The great Indian dream kept slip-sliding away before dying a slow death. It was fun as long as it lasted. But it was not to linger. Australia overpowered India in every department to clinch a sixth World Cup amidst an ocean of blue in Ahmedabad.

This was a great Indian World Cup team. Better, perhaps, than those which won the titles in 1983 and 2011. In the end, however, this remained India’s greatest-ever 10-match ODI team. They came, saw and conquered, but just for that many games.

Travis Head, with the bat, was obviously the biggest thorn in India’s flesh. But the first step of dismantling the Indian enterprise began with Australia’s fielding. The player included late in the side was instrumental in that as well. Head’s catch to send back a Rohit Sharma threatening to go berserk was the turning point of the match.

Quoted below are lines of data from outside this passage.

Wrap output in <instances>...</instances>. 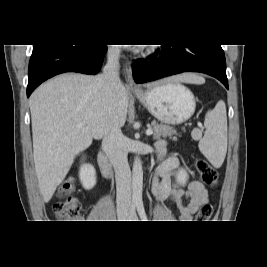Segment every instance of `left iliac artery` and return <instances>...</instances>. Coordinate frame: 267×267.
Wrapping results in <instances>:
<instances>
[{"mask_svg":"<svg viewBox=\"0 0 267 267\" xmlns=\"http://www.w3.org/2000/svg\"><path fill=\"white\" fill-rule=\"evenodd\" d=\"M137 210H138V214H139L141 220L142 221H147V216H146V213H145L144 206H143L142 202H139L137 204Z\"/></svg>","mask_w":267,"mask_h":267,"instance_id":"1","label":"left iliac artery"}]
</instances>
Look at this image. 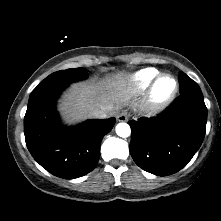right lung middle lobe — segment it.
<instances>
[{
    "mask_svg": "<svg viewBox=\"0 0 221 221\" xmlns=\"http://www.w3.org/2000/svg\"><path fill=\"white\" fill-rule=\"evenodd\" d=\"M87 78L86 70L83 68H74L61 70L55 73H52L46 77L30 94L33 96L41 91L56 88V87H65L70 83L82 80Z\"/></svg>",
    "mask_w": 221,
    "mask_h": 221,
    "instance_id": "right-lung-middle-lobe-1",
    "label": "right lung middle lobe"
}]
</instances>
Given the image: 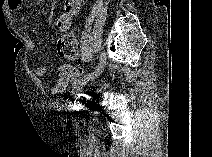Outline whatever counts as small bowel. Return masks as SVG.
<instances>
[{"label": "small bowel", "mask_w": 212, "mask_h": 157, "mask_svg": "<svg viewBox=\"0 0 212 157\" xmlns=\"http://www.w3.org/2000/svg\"><path fill=\"white\" fill-rule=\"evenodd\" d=\"M8 7L12 10H20L24 3L22 0H8ZM81 8L80 0H66L64 4V11L57 19V29L60 32H65L70 29L72 25V20L74 16L78 14ZM36 47V43L30 40L28 43V48L33 50ZM48 72V67L46 64H41L37 66L34 71V75L37 78H43ZM77 69L71 64H63L60 66L58 71V80L53 88V92H62L67 89L68 84L71 80L76 77Z\"/></svg>", "instance_id": "c3829d8e"}]
</instances>
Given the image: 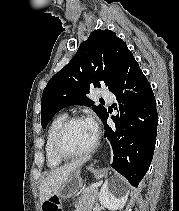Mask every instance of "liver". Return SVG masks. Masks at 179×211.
<instances>
[{"instance_id": "liver-1", "label": "liver", "mask_w": 179, "mask_h": 211, "mask_svg": "<svg viewBox=\"0 0 179 211\" xmlns=\"http://www.w3.org/2000/svg\"><path fill=\"white\" fill-rule=\"evenodd\" d=\"M83 163L84 160H77L51 171L40 185V203L43 204L46 200L56 194L68 177L76 170H79Z\"/></svg>"}]
</instances>
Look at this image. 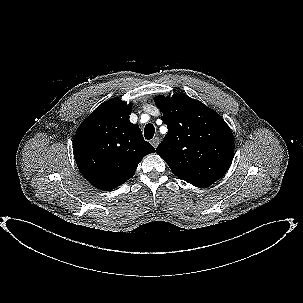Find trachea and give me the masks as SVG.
Returning a JSON list of instances; mask_svg holds the SVG:
<instances>
[{
  "mask_svg": "<svg viewBox=\"0 0 303 303\" xmlns=\"http://www.w3.org/2000/svg\"><path fill=\"white\" fill-rule=\"evenodd\" d=\"M155 133V128L152 124H147L144 128V136L147 140H150L153 138Z\"/></svg>",
  "mask_w": 303,
  "mask_h": 303,
  "instance_id": "1",
  "label": "trachea"
}]
</instances>
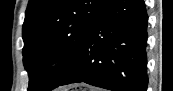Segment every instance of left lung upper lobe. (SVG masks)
<instances>
[{"label":"left lung upper lobe","mask_w":173,"mask_h":91,"mask_svg":"<svg viewBox=\"0 0 173 91\" xmlns=\"http://www.w3.org/2000/svg\"><path fill=\"white\" fill-rule=\"evenodd\" d=\"M110 0H29L23 24L27 91H50L76 62L93 25ZM59 61L55 72L45 71Z\"/></svg>","instance_id":"obj_1"}]
</instances>
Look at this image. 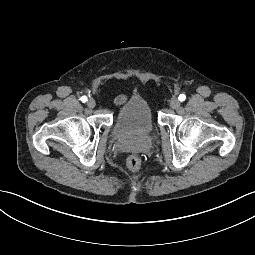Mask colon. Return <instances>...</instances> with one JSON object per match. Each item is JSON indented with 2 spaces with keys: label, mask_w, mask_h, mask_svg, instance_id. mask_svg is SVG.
<instances>
[{
  "label": "colon",
  "mask_w": 255,
  "mask_h": 255,
  "mask_svg": "<svg viewBox=\"0 0 255 255\" xmlns=\"http://www.w3.org/2000/svg\"><path fill=\"white\" fill-rule=\"evenodd\" d=\"M127 166L133 172L138 171L140 168L139 158L136 156H130L127 160Z\"/></svg>",
  "instance_id": "obj_1"
}]
</instances>
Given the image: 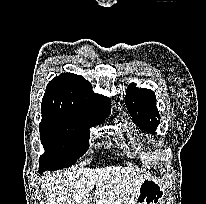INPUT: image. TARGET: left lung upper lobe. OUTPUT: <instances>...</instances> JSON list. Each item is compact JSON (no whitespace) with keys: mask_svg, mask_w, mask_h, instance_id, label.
I'll return each instance as SVG.
<instances>
[{"mask_svg":"<svg viewBox=\"0 0 206 204\" xmlns=\"http://www.w3.org/2000/svg\"><path fill=\"white\" fill-rule=\"evenodd\" d=\"M125 101L135 123L146 132L155 134L160 118L155 93L150 89H138L132 83L127 89Z\"/></svg>","mask_w":206,"mask_h":204,"instance_id":"5c2ea615","label":"left lung upper lobe"}]
</instances>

The signs were seen before that. There were several saves showing copious amounts of fitness, focus and commitment inside the circle and on the boundary line. Those kept India from making a better start despite a flurry of forceful strokes from Rohit.

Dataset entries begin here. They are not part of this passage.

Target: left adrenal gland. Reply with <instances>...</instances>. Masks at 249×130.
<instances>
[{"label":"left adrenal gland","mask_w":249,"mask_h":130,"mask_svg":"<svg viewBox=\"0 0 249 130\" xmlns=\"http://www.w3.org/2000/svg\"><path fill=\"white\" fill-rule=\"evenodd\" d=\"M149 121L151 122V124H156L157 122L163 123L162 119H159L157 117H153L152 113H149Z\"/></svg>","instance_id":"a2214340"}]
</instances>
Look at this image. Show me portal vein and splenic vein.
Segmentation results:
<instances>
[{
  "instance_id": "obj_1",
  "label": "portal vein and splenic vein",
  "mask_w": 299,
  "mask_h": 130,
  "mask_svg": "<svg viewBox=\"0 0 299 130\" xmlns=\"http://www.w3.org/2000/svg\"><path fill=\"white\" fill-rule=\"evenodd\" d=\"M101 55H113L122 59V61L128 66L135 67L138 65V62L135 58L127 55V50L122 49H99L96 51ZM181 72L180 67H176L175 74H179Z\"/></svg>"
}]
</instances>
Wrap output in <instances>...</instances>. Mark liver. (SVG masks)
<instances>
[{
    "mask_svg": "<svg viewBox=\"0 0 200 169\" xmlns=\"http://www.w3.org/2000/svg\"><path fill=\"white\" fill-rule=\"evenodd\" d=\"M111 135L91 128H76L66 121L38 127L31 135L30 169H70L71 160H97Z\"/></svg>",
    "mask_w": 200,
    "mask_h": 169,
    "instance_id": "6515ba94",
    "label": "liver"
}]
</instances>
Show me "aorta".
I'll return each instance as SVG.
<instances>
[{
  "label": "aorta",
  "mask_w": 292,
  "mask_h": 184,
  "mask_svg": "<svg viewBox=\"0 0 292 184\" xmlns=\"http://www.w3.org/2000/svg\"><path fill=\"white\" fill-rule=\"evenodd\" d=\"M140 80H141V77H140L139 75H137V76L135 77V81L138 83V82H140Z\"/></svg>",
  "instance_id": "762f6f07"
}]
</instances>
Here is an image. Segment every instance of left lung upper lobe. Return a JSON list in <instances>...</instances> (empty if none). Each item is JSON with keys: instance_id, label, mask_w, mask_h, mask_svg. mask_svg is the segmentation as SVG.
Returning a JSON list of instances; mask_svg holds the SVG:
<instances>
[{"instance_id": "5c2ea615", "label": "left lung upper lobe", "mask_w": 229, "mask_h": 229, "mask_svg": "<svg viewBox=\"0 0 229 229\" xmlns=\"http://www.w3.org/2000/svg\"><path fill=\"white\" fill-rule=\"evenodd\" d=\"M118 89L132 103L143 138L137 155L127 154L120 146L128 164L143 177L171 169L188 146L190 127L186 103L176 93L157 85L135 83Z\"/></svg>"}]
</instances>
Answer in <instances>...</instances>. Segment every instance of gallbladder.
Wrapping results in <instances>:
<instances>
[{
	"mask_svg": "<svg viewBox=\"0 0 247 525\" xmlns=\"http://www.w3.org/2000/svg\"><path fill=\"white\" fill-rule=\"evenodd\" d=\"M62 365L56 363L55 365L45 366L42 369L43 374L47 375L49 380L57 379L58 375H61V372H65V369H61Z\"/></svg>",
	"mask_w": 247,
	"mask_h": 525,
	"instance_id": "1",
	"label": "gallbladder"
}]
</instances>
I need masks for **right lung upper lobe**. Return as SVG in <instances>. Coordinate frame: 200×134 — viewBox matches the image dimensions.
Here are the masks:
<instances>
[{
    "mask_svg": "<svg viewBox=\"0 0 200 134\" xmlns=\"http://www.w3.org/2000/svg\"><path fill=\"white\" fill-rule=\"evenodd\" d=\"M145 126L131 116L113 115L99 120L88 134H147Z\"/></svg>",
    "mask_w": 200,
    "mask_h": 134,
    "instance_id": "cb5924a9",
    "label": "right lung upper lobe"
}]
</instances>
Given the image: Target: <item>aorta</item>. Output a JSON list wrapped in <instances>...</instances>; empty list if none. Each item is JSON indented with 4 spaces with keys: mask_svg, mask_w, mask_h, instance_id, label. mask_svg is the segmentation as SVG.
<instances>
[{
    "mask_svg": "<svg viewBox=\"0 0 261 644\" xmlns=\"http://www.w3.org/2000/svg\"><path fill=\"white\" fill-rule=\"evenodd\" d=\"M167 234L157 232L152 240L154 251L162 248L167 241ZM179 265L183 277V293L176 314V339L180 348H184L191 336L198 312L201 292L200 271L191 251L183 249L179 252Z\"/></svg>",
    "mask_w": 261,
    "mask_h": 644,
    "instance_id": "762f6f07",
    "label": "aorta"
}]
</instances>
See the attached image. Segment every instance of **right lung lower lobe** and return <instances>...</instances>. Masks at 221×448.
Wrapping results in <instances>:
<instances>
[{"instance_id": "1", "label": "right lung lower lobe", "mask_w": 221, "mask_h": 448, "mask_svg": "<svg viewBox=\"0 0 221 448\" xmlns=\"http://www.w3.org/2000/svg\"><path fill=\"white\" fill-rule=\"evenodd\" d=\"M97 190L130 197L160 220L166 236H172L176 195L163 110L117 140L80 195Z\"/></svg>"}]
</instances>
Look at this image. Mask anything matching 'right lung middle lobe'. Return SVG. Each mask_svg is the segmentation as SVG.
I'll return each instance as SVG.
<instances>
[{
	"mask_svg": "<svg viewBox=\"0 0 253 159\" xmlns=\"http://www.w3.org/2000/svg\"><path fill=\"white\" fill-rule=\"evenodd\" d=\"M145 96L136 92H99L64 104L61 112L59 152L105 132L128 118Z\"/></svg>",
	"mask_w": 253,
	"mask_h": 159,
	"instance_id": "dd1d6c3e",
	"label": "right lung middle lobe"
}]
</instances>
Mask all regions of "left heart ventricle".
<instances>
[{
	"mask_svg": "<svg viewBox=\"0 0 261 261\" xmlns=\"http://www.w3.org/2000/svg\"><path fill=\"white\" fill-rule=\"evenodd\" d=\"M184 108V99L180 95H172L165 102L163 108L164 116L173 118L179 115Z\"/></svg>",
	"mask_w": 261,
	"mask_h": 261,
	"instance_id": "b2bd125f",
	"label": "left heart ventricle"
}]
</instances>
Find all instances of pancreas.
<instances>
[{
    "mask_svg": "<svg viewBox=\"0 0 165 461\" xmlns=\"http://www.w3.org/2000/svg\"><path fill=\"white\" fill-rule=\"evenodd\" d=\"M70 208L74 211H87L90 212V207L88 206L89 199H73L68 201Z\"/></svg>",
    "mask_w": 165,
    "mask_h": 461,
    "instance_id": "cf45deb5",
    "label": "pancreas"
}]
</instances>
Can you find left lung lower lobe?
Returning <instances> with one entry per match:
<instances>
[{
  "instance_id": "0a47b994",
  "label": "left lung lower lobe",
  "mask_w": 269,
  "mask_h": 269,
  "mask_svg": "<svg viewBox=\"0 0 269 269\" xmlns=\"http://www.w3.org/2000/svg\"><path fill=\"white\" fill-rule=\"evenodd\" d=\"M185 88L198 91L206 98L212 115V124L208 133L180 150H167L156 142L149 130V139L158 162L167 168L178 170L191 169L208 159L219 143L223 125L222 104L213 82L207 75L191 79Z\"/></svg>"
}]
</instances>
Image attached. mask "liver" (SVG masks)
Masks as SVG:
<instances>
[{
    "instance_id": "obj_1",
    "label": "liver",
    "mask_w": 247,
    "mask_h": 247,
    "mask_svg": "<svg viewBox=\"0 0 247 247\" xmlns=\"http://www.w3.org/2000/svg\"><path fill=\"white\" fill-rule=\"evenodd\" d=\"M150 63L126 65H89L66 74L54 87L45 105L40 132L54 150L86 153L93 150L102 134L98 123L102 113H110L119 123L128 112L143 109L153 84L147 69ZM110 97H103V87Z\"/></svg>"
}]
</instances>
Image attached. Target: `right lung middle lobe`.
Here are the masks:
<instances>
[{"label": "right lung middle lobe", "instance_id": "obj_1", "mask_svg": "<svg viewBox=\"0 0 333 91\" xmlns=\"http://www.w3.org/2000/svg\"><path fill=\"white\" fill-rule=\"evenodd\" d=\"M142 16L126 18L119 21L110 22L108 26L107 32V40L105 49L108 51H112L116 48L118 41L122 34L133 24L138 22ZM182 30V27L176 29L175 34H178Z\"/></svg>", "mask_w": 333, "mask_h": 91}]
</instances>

This was undoubtedly the first instance of a team winning a World Cup primarily by dint of fielding. Diving, sliding, catching and doing the essentials with two hands — this was an exemplary exhibition of sustained fielding excellence showing supreme technique, agility, fitness, dedication and sense of the occasion.

Australia did it match after match. Taking names is futile. All of them were embodiments of fierce commitment when it came saving ones, twos, fours and taking catches. If you have to, remember David Warner, Glenn Maxwell, Marnus Labuschagne and, of course, Pat Cummins.

Cummins is a rare figure. A captain who is a fast bowler par excellence, who bats effectively when the chips are down and takes catches which turn matches! It’s too much of a combination. Cummins was the fulcrum, the galvanizer, the stabilizer and the single-point inspiration for this team. He was the man behind this turnaround.

Australia were not doing well before the World Cup and shortly into it. Naturally boisterous and aggressive cricketers, they needed a calming influence after going through periods of turmoil. They did not have obvious leadership options. Stepping in at this juncture and justifying the faith of those who selected him, Cummins distinguished himself as a captain who prefers the backstage and gets the job done.

One has to give it to Cummins, the commander who embodies calmness. An anti-thesis of some illustrious Australian captains because he does not brag, Cummins came across as a true leader. He kept quiet, stayed in the background and came to the fore when needed, masterminding things from the backstage. Cummins brought about the understated steadfastness Australia needed.

This has to rank at the top of Australia’s World Cup triumphs. Never before had the odds been stacked so much against them. With due respect to that Maxwell double-century, Adam Zampa’s tally of wickets and everything else, fielding was the standout feature of this journey against adversities, led and inspired by a certain Saint Patrick. He supervised the process which took way what was going to be India’s World Cup.